MAPS is excited to publish a quarterly newsletter that centers critical articles written by those currently imprisoned. The first issue opens with an introduction to the goals and the framework of the publication, which can also be seen below.
To download the newsletter, follow these links:
The Opening Statement Fall 2018
The Opening Statement Summer 2018
The Opening Statement Spring 2018
The Opening Statement Winter 2018
The Opening Statement Fall 2017
The Opening Statement Summer 2017
The Opening Statement Spring 2017
THE OPENING STATEMENT provides a framework to foster a broad and continuing dialogue among prisoners, their family and friends, abolitionists, social justice activists and all interested parties in order to find more effective ways to challenge the practice of caging people for part or all of their lives, and to promote social justice through education and dialogue.
The goal of THE OPENING STATEMENT is to assist in developing the critical analytical tools necessary to understand the system of imprisonment, our socialization to it, and to develop a sense of agency and capacity to interrupt imprisonment patterns. THE OPENING STATEMENT realizes that developing the critical and analytical tools necessary to begin the process of abolishing imprisonment is no simple feat. For this reason, we need resources so that we can understand how it operates at individual, cultural, and institutional levels, historically and in the present.
To that end, THE OPENING STATEMENT facilitates dialogue to help those on the inside and those on the outside make sense of and, hopefully, act more effectively against the pervasive idea, woven throughout social institutions as well as embedded within individual consciousness, that imprisonment is natural and necessary – when it is not.

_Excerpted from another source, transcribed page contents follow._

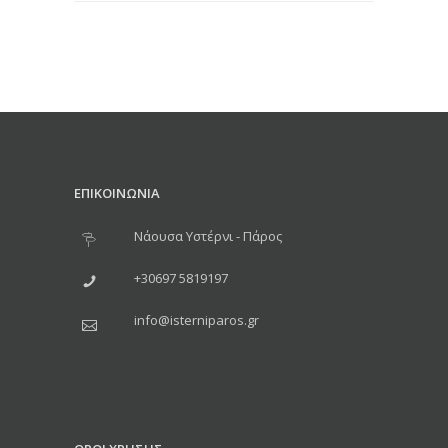
ΕΠΙΚΟΙΝΩΝΙΑ
Νάουσα Υστέρνι - Πάρος
+30697 5819197
info@isterniparos.gr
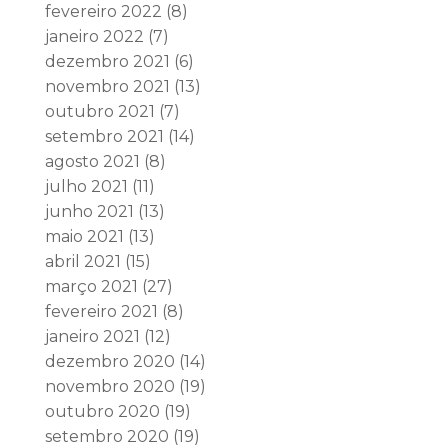
fevereiro 2022
(8)
janeiro 2022
(7)
dezembro 2021
(6)
novembro 2021
(13)
outubro 2021
(7)
setembro 2021
(14)
agosto 2021
(8)
julho 2021
(11)
junho 2021
(13)
maio 2021
(13)
abril 2021
(15)
março 2021
(27)
fevereiro 2021
(8)
janeiro 2021
(12)
dezembro 2020
(14)
novembro 2020
(19)
outubro 2020
(19)
setembro 2020
(19)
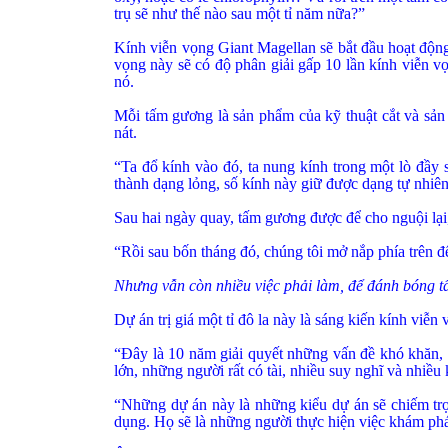
trụ sẽ như thế nào sau một tỉ năm nữa?”
Kính viễn vọng Giant Magellan sẽ bắt đầu hoạt động
vọng này sẽ có độ phân giải gấp 10 lần kính viễn 
nó.
Mỗi tấm gương là sản phẩm của kỹ thuật cắt và sản
nát.
“Ta đổ kính vào đó, ta nung kính trong một lò đầy 
thành dạng lỏng, số kính này giữ được dạng tự nhiê
Sau hai ngày quay, tấm gương được để cho nguội lại,
“Rồi sau bốn tháng đó, chúng tôi mở nắp phía trên đ
Nhưng vẫn còn nhiều việc phải làm, để đánh bóng t
Dự án trị giá một tỉ đô la này là sáng kiến kính viễn
“Đây là 10 năm giải quyết những vấn đề khó khăn, s
lớn, những người rất có tài, nhiều suy nghĩ và nhiều
“Những dự án này là những kiểu dự án sẽ chiếm trọ
dụng. Họ sẽ là những người thực hiện việc khám ph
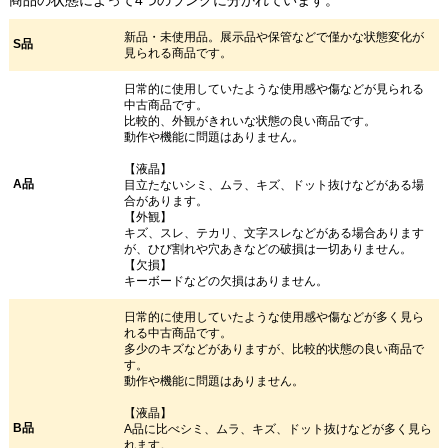
新品・未使用品。展示品や保管などで僅かな状態変化が
S品
見られる商品です。
日常的に使用していたような使用感や傷などが見られる
中古商品です。
比較的、外観がきれいな状態の良い商品です。
動作や機能に問題はありません。
【液晶】
A品
目立たないシミ、ムラ、キズ、ドット抜けなどがある場
合があります。
【外観】
キズ、スレ、テカリ、文字スレなどがある場合あります
が、ひび割れや穴あきなどの破損は一切ありません。
【欠損】
キーボードなどの欠損はありません。
日常的に使用していたような使用感や傷などが多く見ら
れる中古商品です。
多少のキズなどがありますが、比較的状態の良い商品で
す。
動作や機能に問題はありません。
【液晶】
B品
A品に比べシミ、ムラ、キズ、ドット抜けなどが多く見ら
れます。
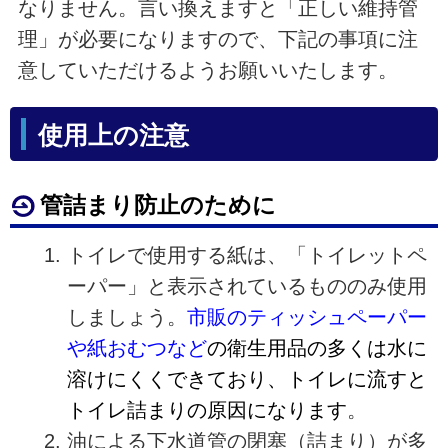
なりません。言い換えますと「正しい維持管
理」が必要になりますので、下記の事項に注
意していただけるようお願いいたします。
使用上の注意
管詰まり防止のために
トイレで使用する紙は、「トイレットペ
ーパー」と表示されているもののみ使用
しましょう。
市販のティッシュペーパー
や紙
おむつなど
の衛生用品の多くは水に
溶けにくくできており、トイレに流すと
トイレ詰まりの原因になります
。
油による下水道管の閉塞（詰まり）が多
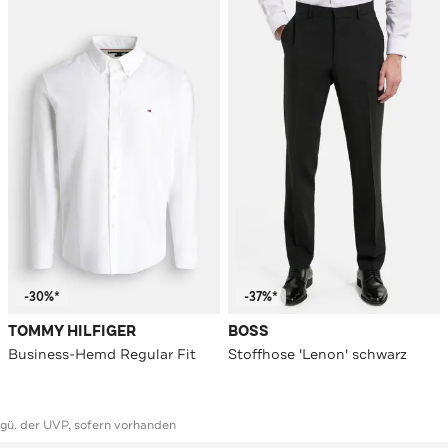
-30%*
-37%*
TOMMY HILFIGER
BOSS
Business-Hemd Regular Fit
Stoffhose 'Lenon' schwarz
ggü. der UVP, sofern vorhanden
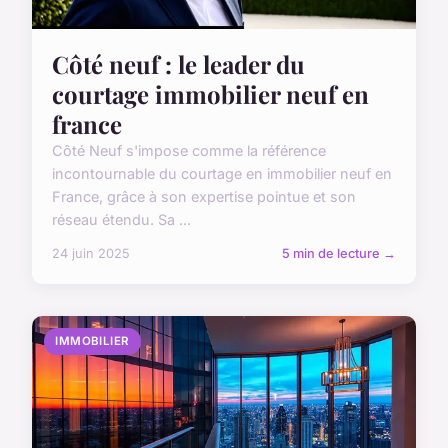
Côté neuf : le leader du
courtage immobilier neuf en
france
Côté Neuf s'impose comme la référence
incontournable du courtage en immobilier neuf en
France, grâce à son expertise pointue et son
réseau étendu. Sa ...
24 juin 2025
5 min de lecture →
IMMOBILIER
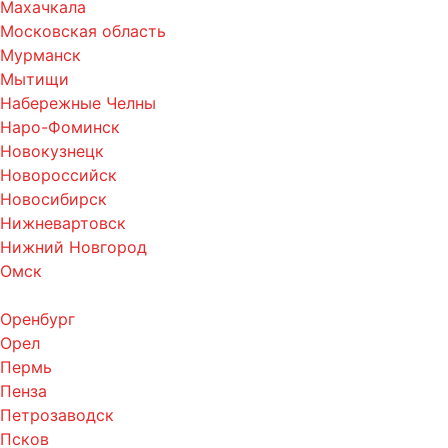
Махачкала
Московская область
Мурманск
Мытищи
Набережные Челны
Наро-Фоминск
Новокузнецк
Новороссийск
Новосибирск
Нижневартовск
Нижний Новгород
Омск
Оренбург
Орел
Пермь
Пенза
Петрозаводск
Псков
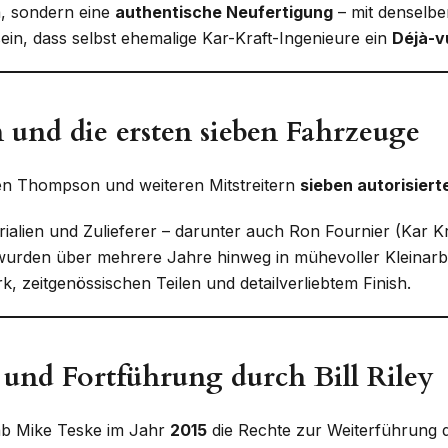
a, sondern eine
authentische Neufertigung
– mit denselbe
ein, dass selbst ehemalige Kar-Kraft-Ingenieure ein
Déjà-v
und die ersten sieben Fahrzeuge
 Ken Thompson und weiteren Mitstreitern
sieben autorisier
rialien und Zulieferer – darunter auch Ron Fournier (Kar K
rden über mehrere Jahre hinweg in mühevoller Kleinarbeit
zeitgenössischen Teilen und detailverliebtem Finish.
 und Fortführung durch Bill Riley
ab Mike Teske im Jahr
2015
die Rechte zur Weiterführung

THE OPENING STATEMENT is the first step in making the connection between awareness and action, i.e., acquire a language to critically understand the tensions, contradictions, fears, doubts, hopes, and “deferred dreams” that are part and parcel of living in confinement. The first step is placing the experiences of prisoners in a larger socio-economic political framework. We must have a correct understanding of our social position before we can move to higher, more secure and effective, stages of action. The first step, but not the last.